- Born: 1723
- Died: 1788 (aged 64–65)
- Occupation: Governor

= Peter Gaussen =

Governor of the Bank of England (1723–1788)

Peter Gaussen (1723–1788) was Governor of the Bank of England from 1777 to 1779.

He was born Jean-Pierre Gaussen in Geneva, the son of Paul Gaussen, a French Huguenot, and moved to London in 1739.

He was Deputy Governor of the Bank of England from 1776 to 1777. He replaced Samuel Beachcroft as governor in 1777 (in doing so he became the first foreign-born governor of the Bank of England) and was succeeded in turn by Daniel Booth in 1779. Gaussen's tenure as Governor occurred during the Bengal bubble crash (1769–1784).

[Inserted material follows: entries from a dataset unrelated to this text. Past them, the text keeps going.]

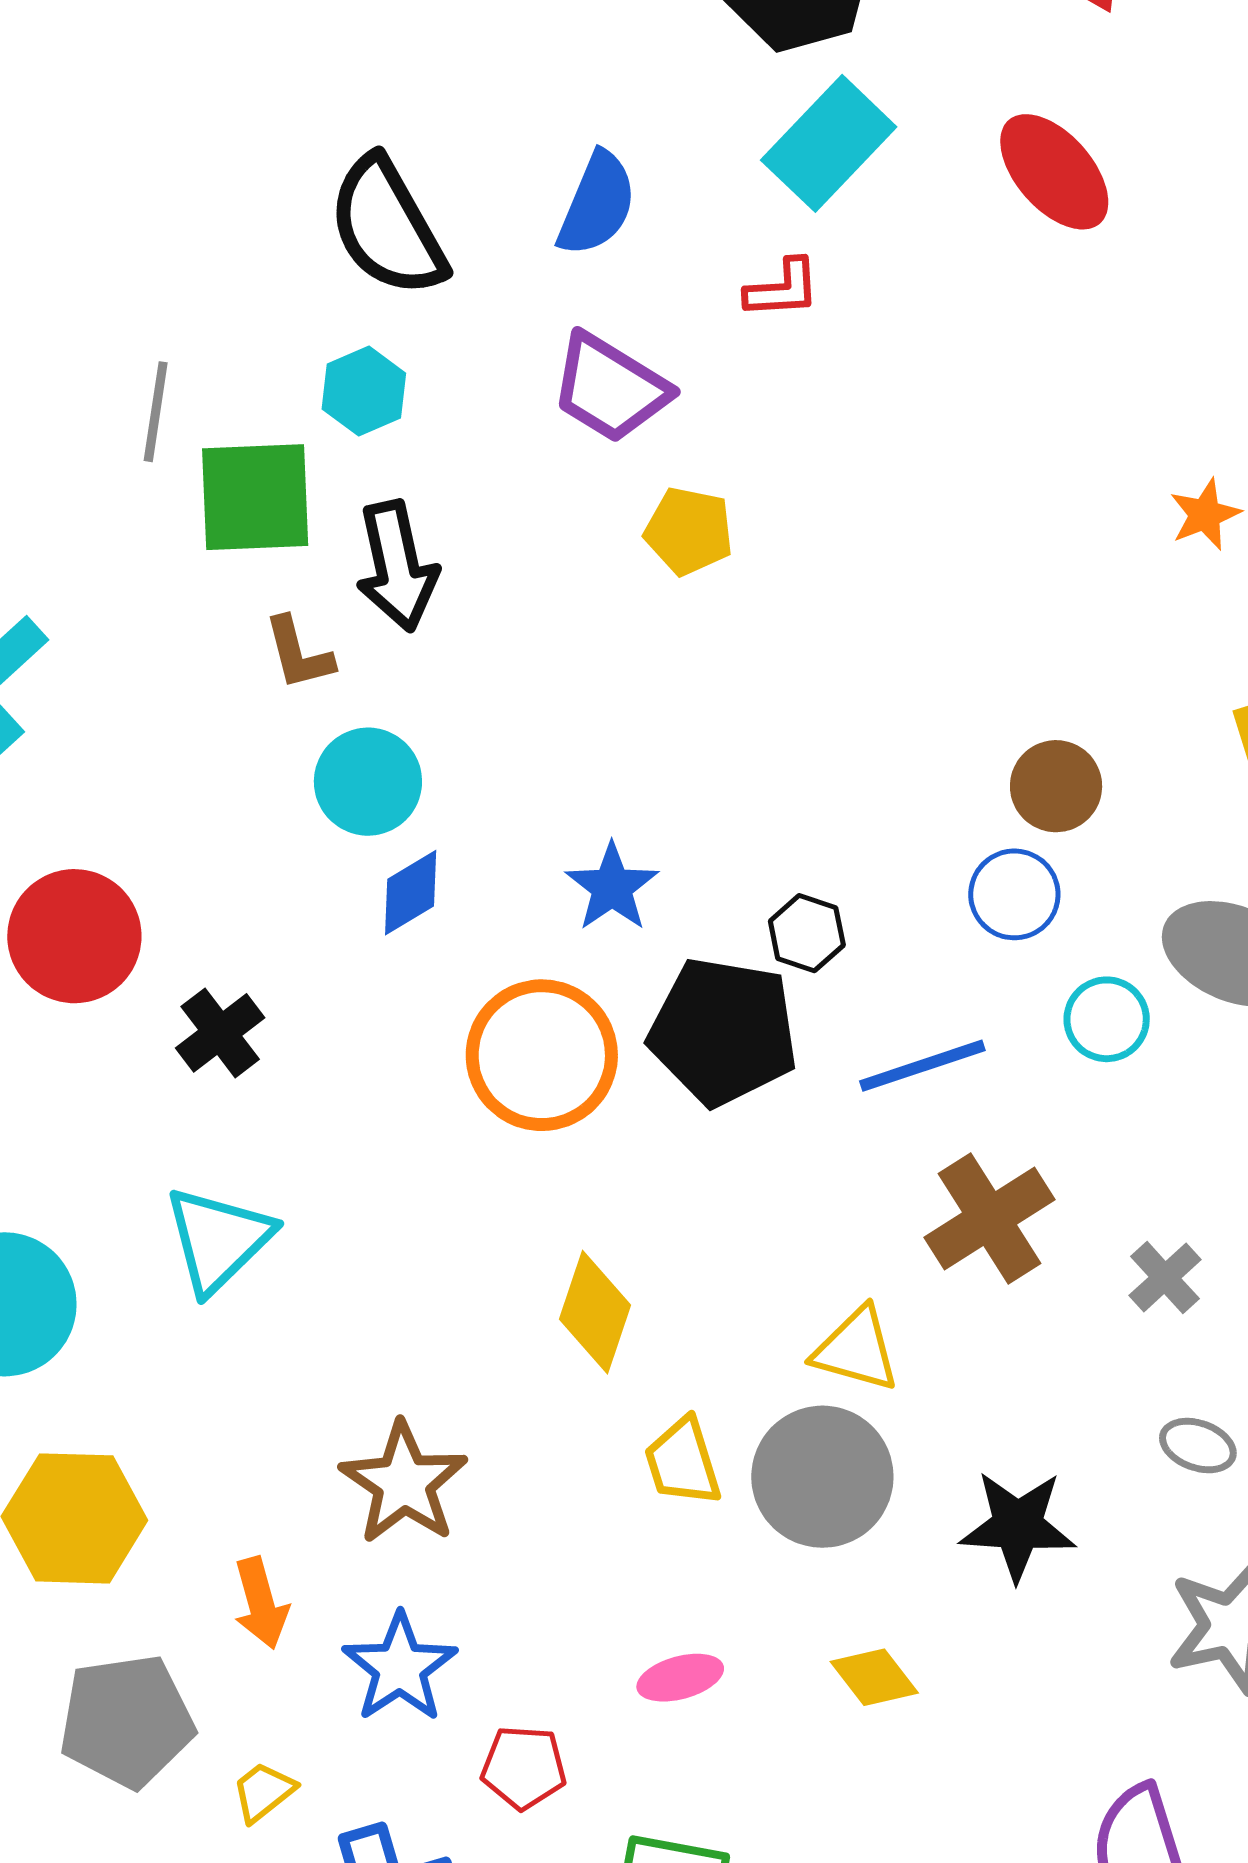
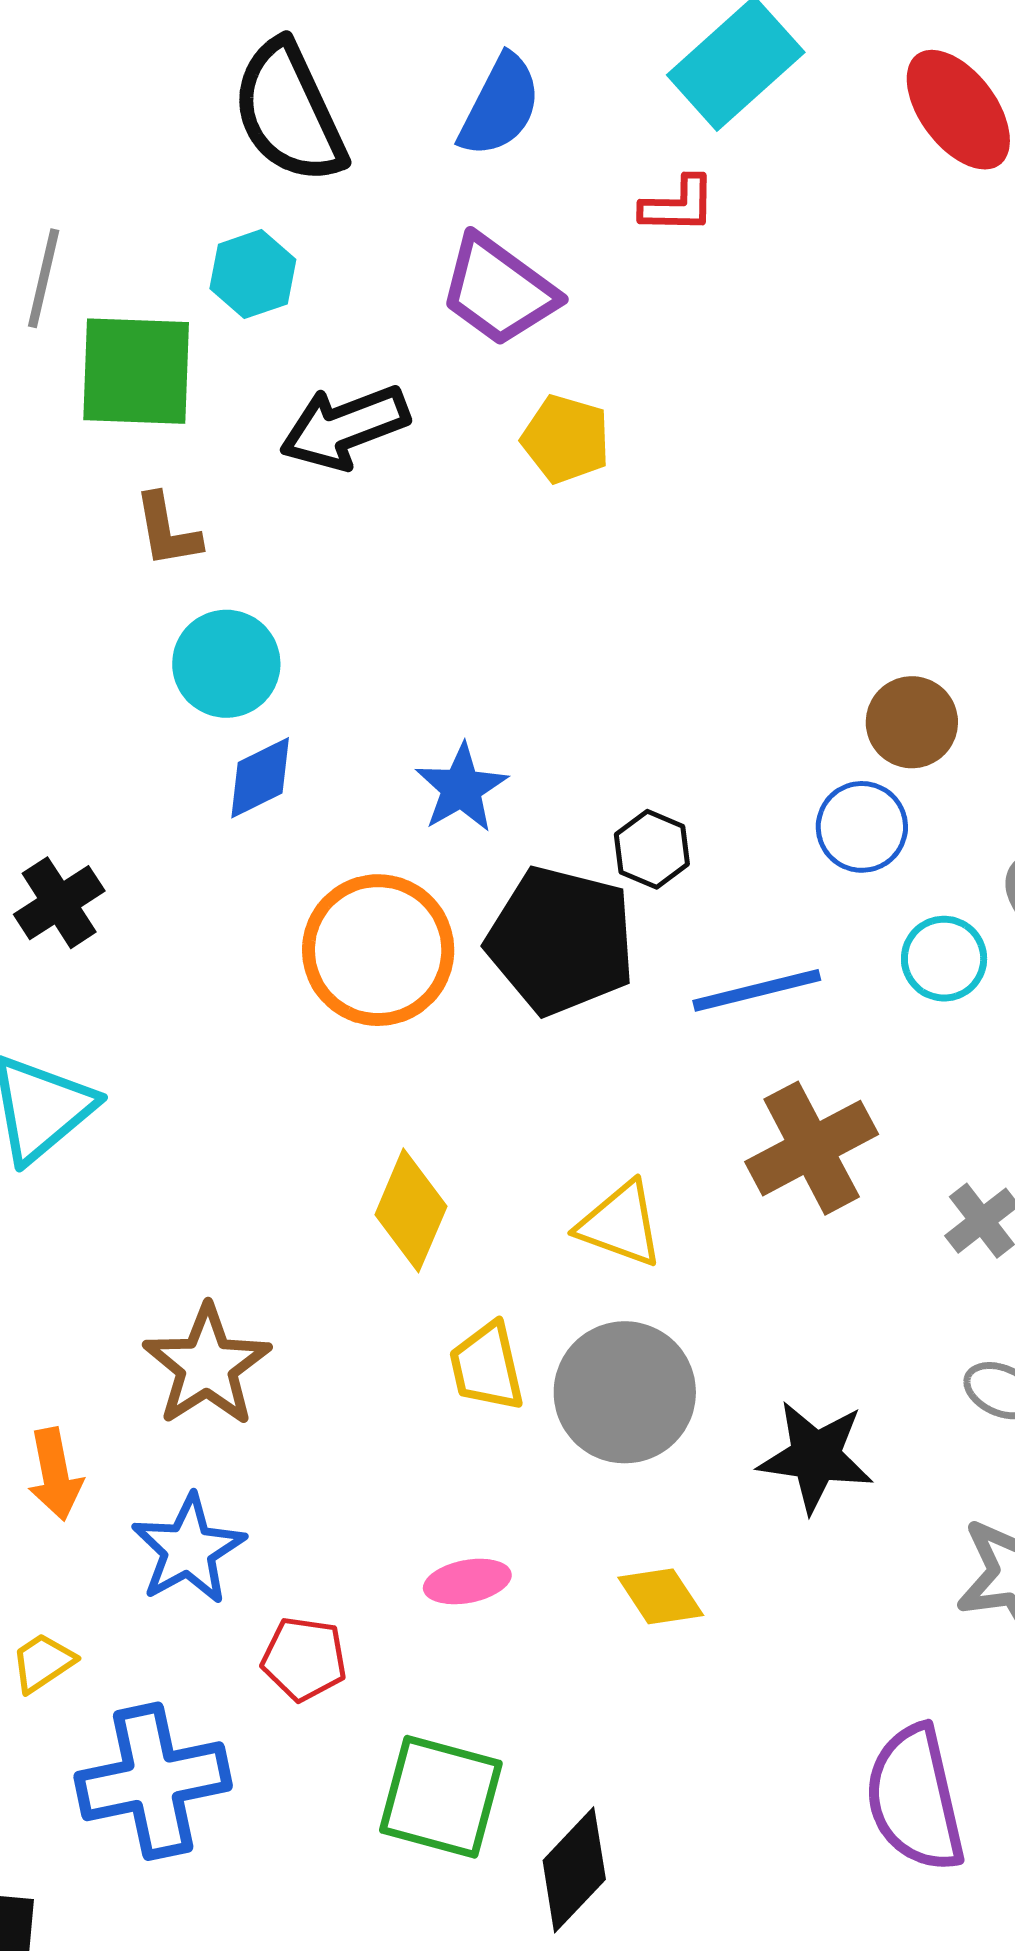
black arrow: (397, 566) -> (344, 427), moved, turned 77
yellow triangle: (856, 1349) -> (620, 1224), moved

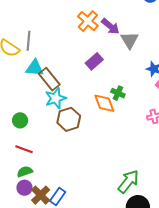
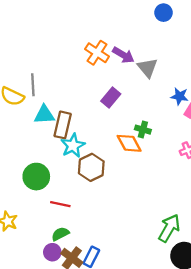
brown rectangle: (49, 79) -> (63, 125), turned 60
green circle: (20, 120) -> (36, 177), size x1.5
red line: (24, 149) -> (60, 204), moved
green semicircle: (25, 172) -> (60, 234), moved

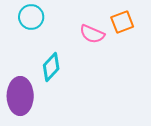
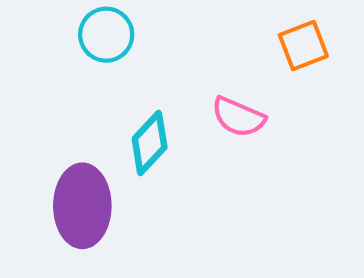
pink semicircle: (92, 34) -> (238, 117), moved

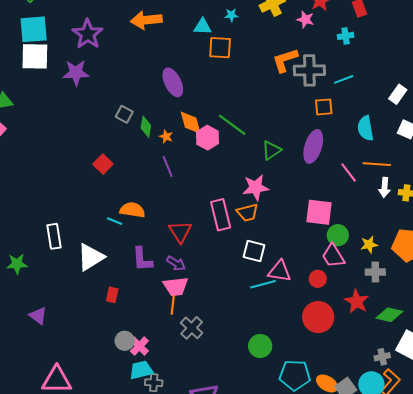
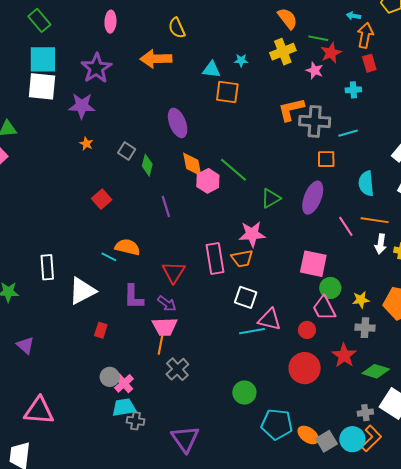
orange star: (166, 137) -> (86, 144), moved

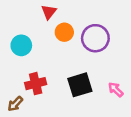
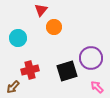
purple circle: (95, 38) -> (91, 58), moved
pink arrow: (116, 90) -> (97, 87), moved

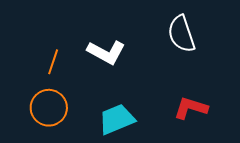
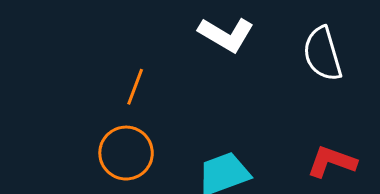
white L-shape: (106, 52) -> (226, 35), moved

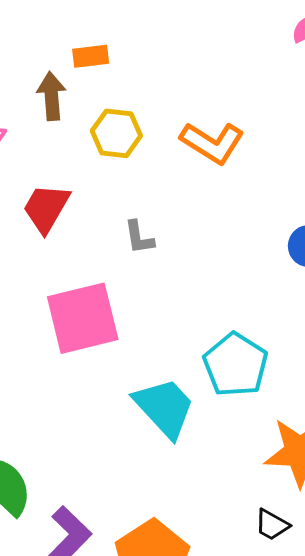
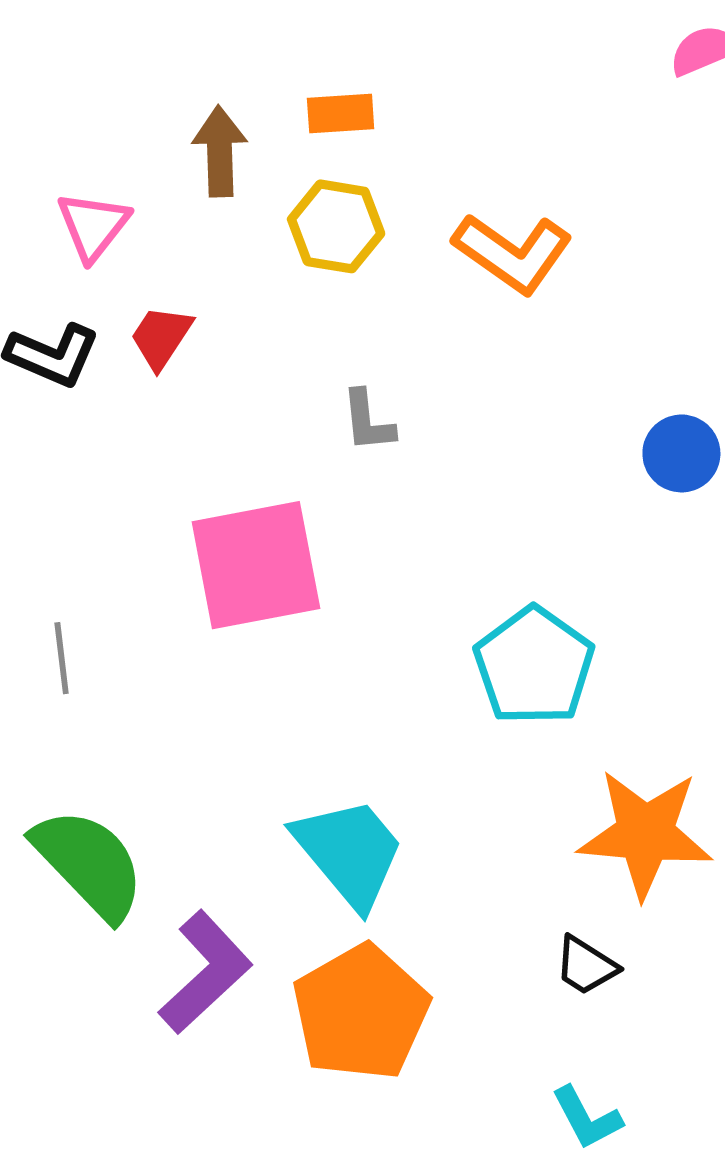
orange rectangle: (91, 56) -> (341, 114), moved
red trapezoid: (46, 208) -> (161, 337), moved, size x0.7
cyan trapezoid: (164, 408) -> (349, 852), moved

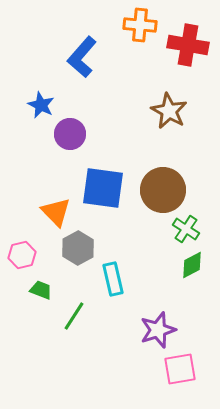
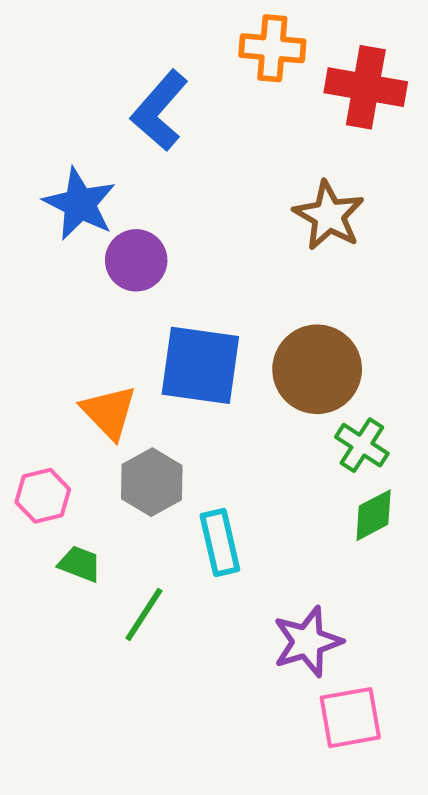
blue star: (41, 105) -> (80, 204), size x1.4

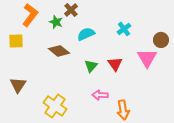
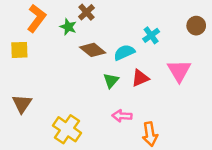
cyan semicircle: (86, 34) -> (124, 52), moved
brown circle: (161, 40) -> (196, 26), moved
brown diamond: (59, 51) -> (93, 50), moved
red triangle: (115, 64) -> (140, 78), turned 42

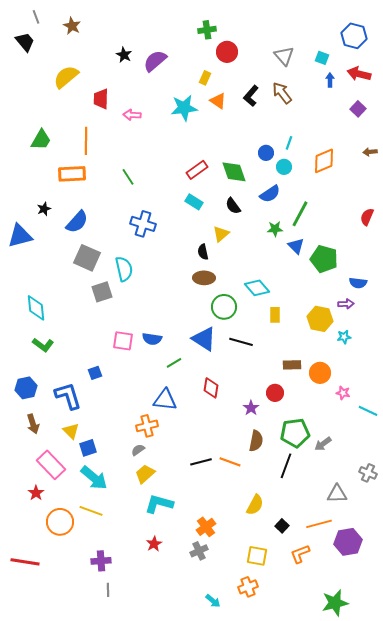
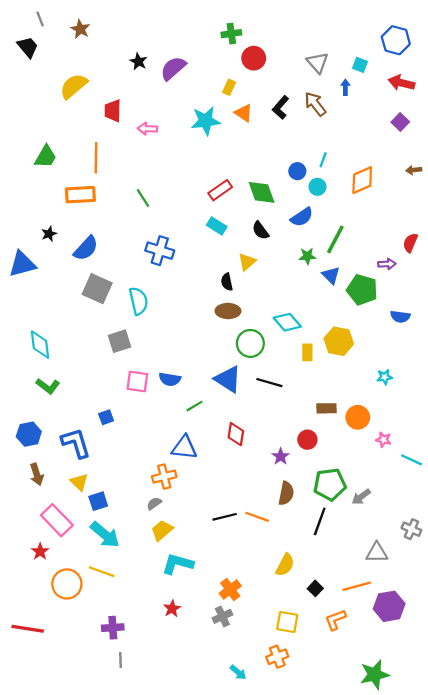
blue arrow: (330, 80) -> (345, 87), moved
gray square: (102, 292) -> (119, 341), moved
purple arrow: (346, 304) -> (387, 264), moved
yellow hexagon: (320, 319) -> (339, 341), moved

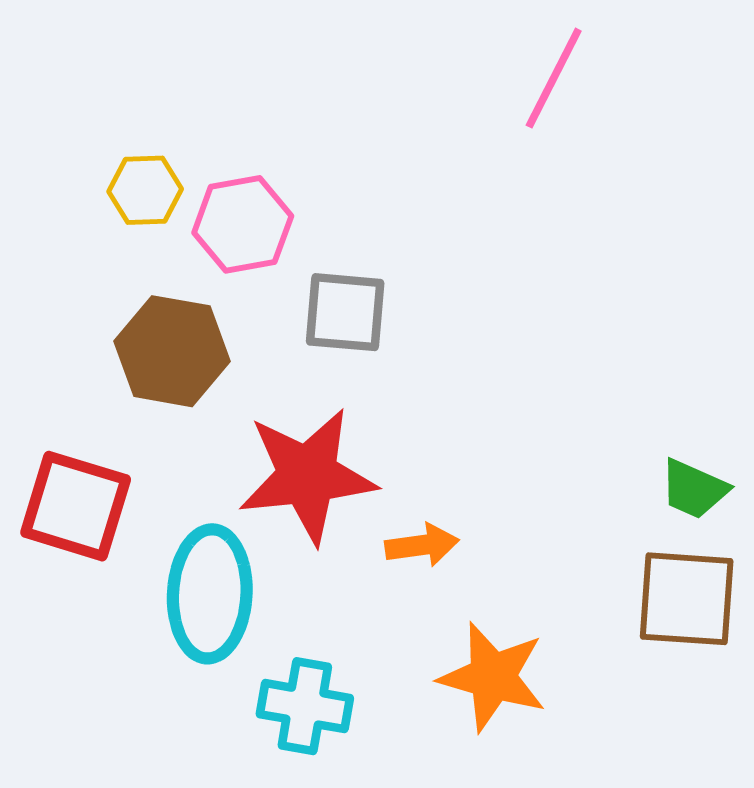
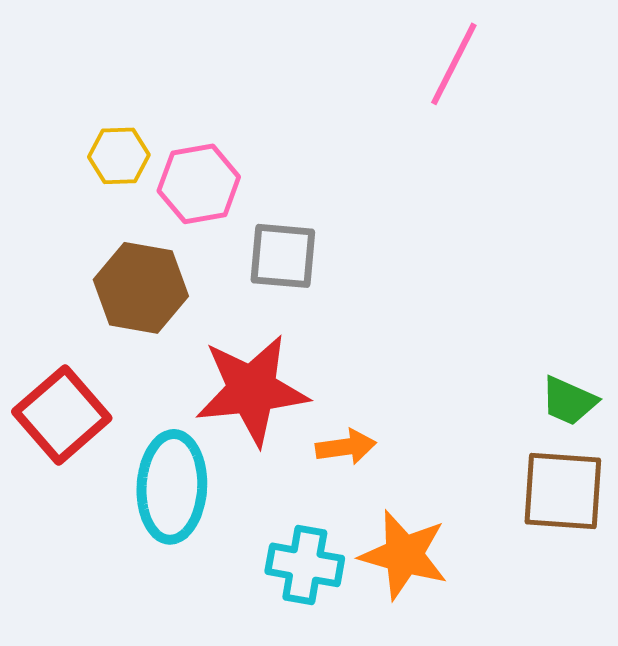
red square: (76, 506) -> (62, 415), turned 32
cyan cross: (305, 706) -> (305, 565), moved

On 16 February 1755 he had married his second cousin Anna Bosanquet, the daughter of Samuel Bosanquet. Their first son, also Peter, was born on 19 January 1756, their daughter Jane on 24 February 1757, and their son Samuel Robert on 27 February 1759. The eldest son, Peter, was buried in the North choir of St Helen's Church, Bishopsgate on 3 November 1781. Peter himself died on 20 November 1788 and was buried in the chancel of the same church on 28 November. A funerary monument depicts a woman, probably Charity, holding a medallion portrait of Peter Gaussen, and with three children below.

Their third-born son, Samuel Robert Gaussen (1759–1812) was MP for Warwick (1796–1802) and a collector of the works of prominent landscape painter Paul Sandby. Peter bought Brookmans Manor in Hertfordshire as a gift for Samuel in 1786.